ベッドを降り、病室のドアまで歩くIさんに、
「楽しかったわ~、Iさん。
どうもありがとうございました。
どうぞお元気でね。
また会おうね。」
と声をかけました。
するとIさんは、立ち止まり、
私のベッドにやってきました。
そして、こう言ったのです。
「MIYOさん、ありがとうね。
子どもたちにも会えてよかったわぁ…。
私は、あなたに、おしえられた。
私はね。子どもなんて、
普通に生まれて育つのが、
あたりまえだと思ってきたのよ。
でも、そうじゃないってことを、
あなたに、おしえられた。
MIYOさん、ありがとうね。
これからは、私も、もっと、
子どもたちのことを大事にするわ。
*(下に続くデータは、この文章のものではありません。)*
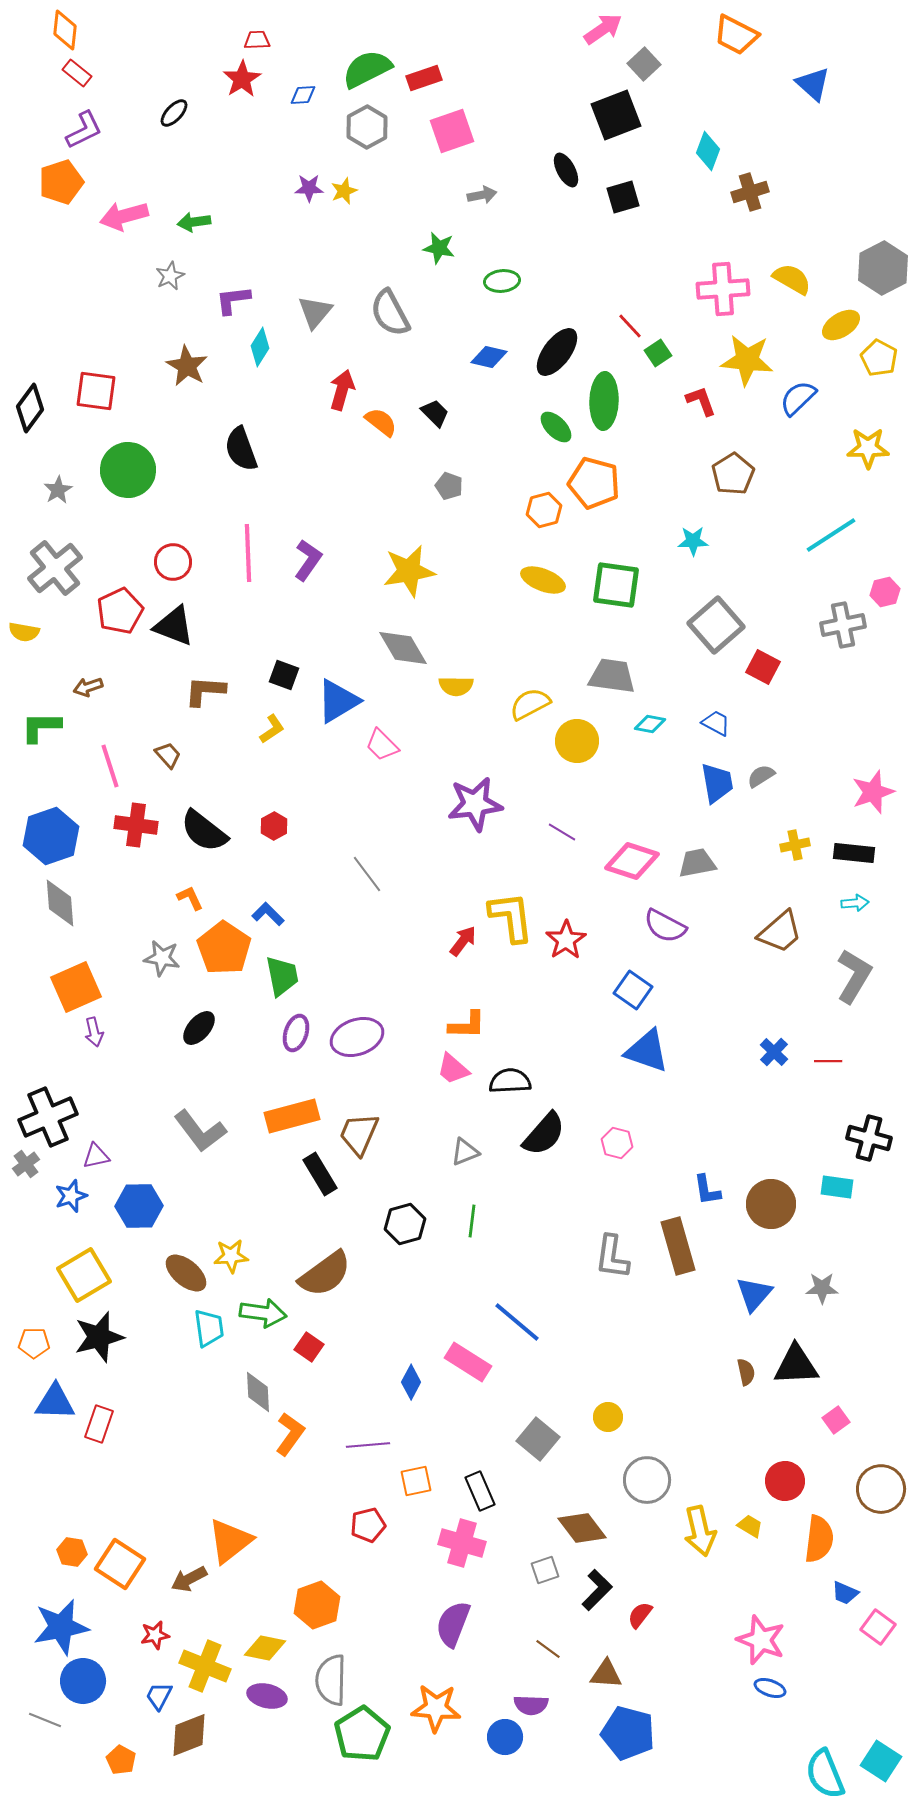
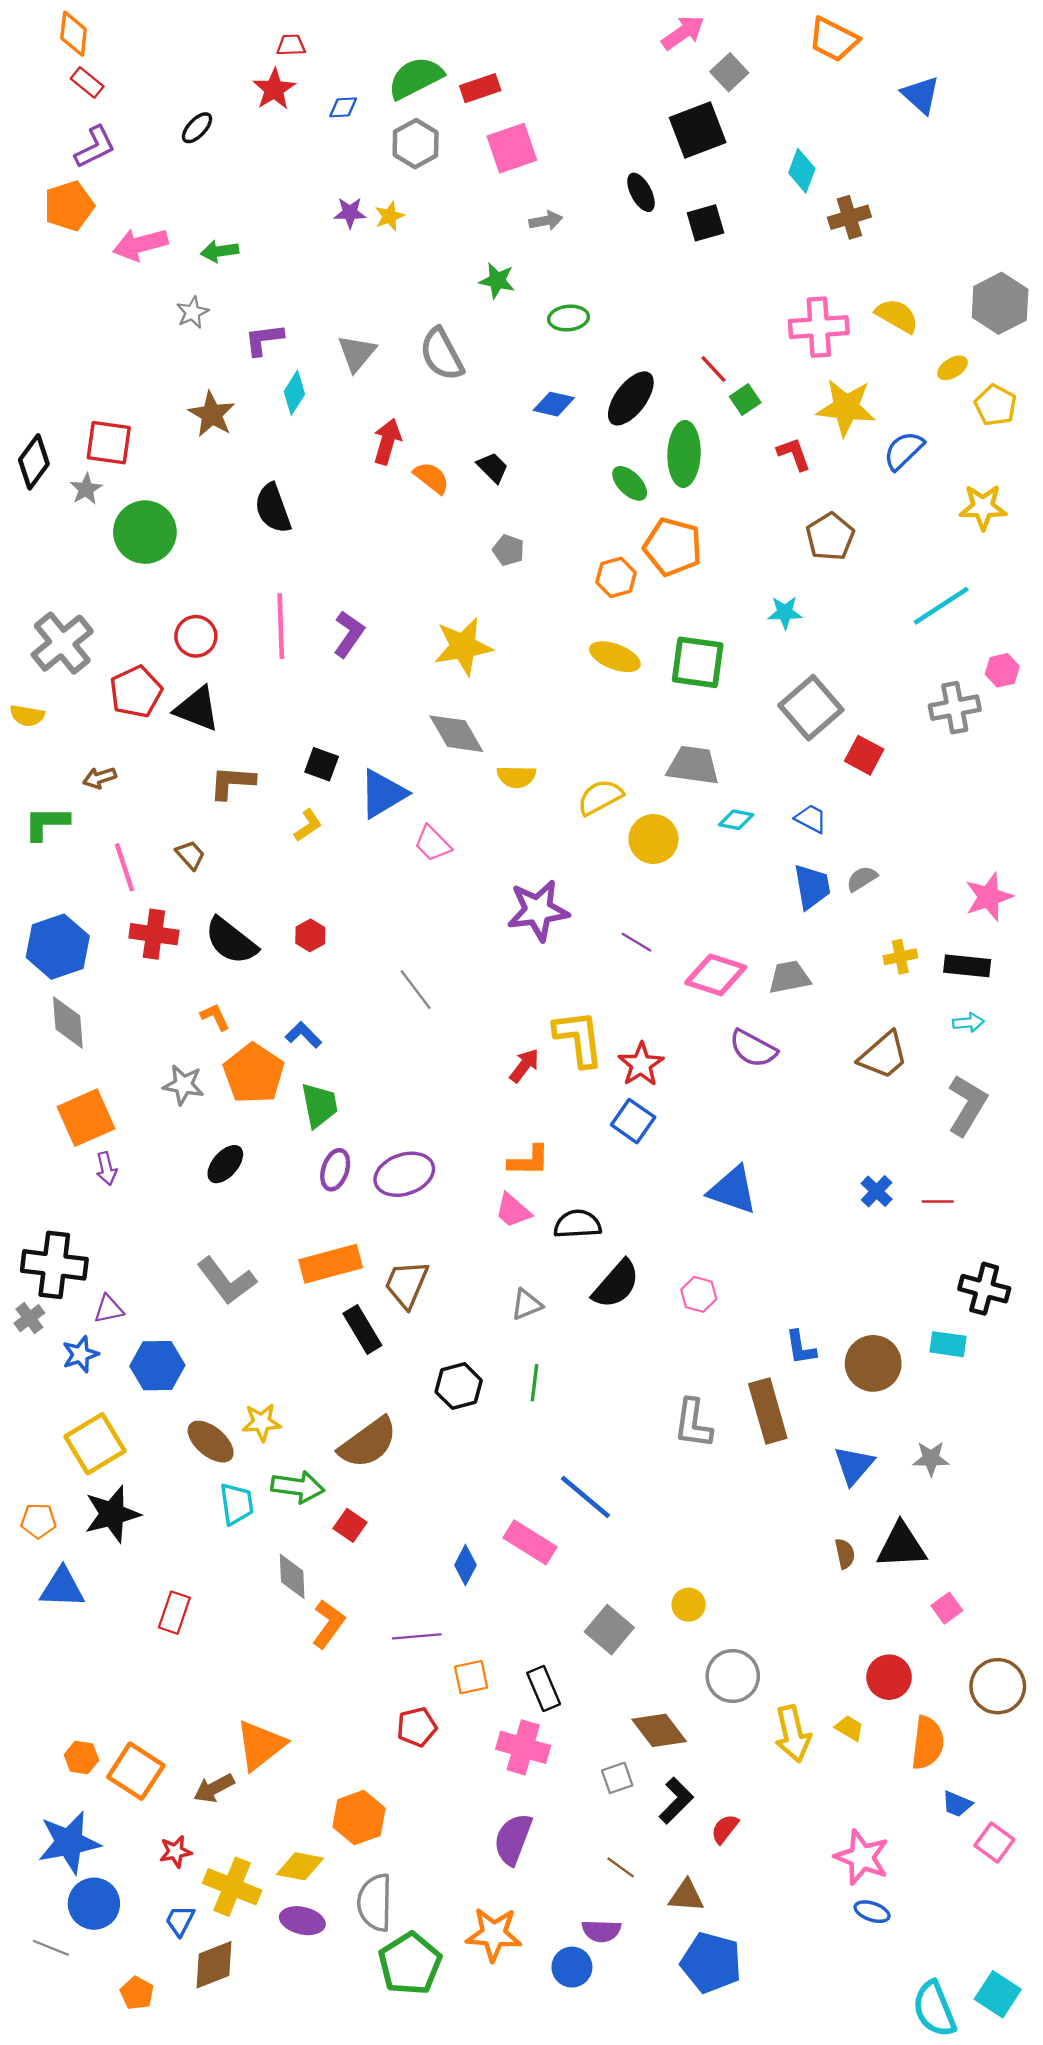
yellow ellipse: (841, 325) -> (952, 368), size x0.7
gray star: (58, 490) -> (86, 489), moved
blue square: (633, 990) -> (633, 1121), moved
black cross: (48, 1117) -> (54, 1265), turned 30
red rectangle: (99, 1424) -> (174, 1613), moved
」
「ありがとう」と言いながら、
Iさんは、泣いていました。
いつも、楽しい話をいっぱいおしえてくれ、
笑わせてくれてばかりだったIさんが、
泣いていました。
「子どもなんて、
普通に生まれて育つのが、
あたりまえだと思ってきたのよ。」
と、泣きながら話してくれたことばは、
その後も、私の心に残りました。
自分のガンの治療で大変な状況である方が、
我が家の長男を見て、心を寄せてくださったのです。
長男を見て、そして、
自分の家族を見つめなおした、Iさん。
それは、長男への同情とか、
そういうことではありません。
それでも、Iさんから、
「ありがとう。」
と言われて、私は、少し当惑していました。
ガンになっても、肺に転移しても、絶望せず、
家族に支えられながら、病気と向き合うIさんから、
たくさんのことをおしえられたのは、
むしろ私の方です。
ガン患者の方から、
「あなたにおしえられた」
などと、お礼を言われるなんて、
思ってもみなかったことでした。
けれど、Iさんのことばが本心であったことを、
Iさんの涙が、おしえてくれていました。
私の方こそ、「Iさん、ありがとう」でした。
こうして、Iさんは、
退院していかれました。
4人のご家族に囲まれるようにして、
病院の廊下を歩いていく姿が、
最後の記憶です。
その後、外来でも、病棟でも、
Iさんと会う機会は、ありませんでした。
あれから11年。
私の記憶の中で、Iさんは、
いつも元気に笑っています。
きっと今も、生きてくれている。
ただそう願い、信じています。
(つづく)
最後は、みんなでつながって、音楽に合わせて歩きました。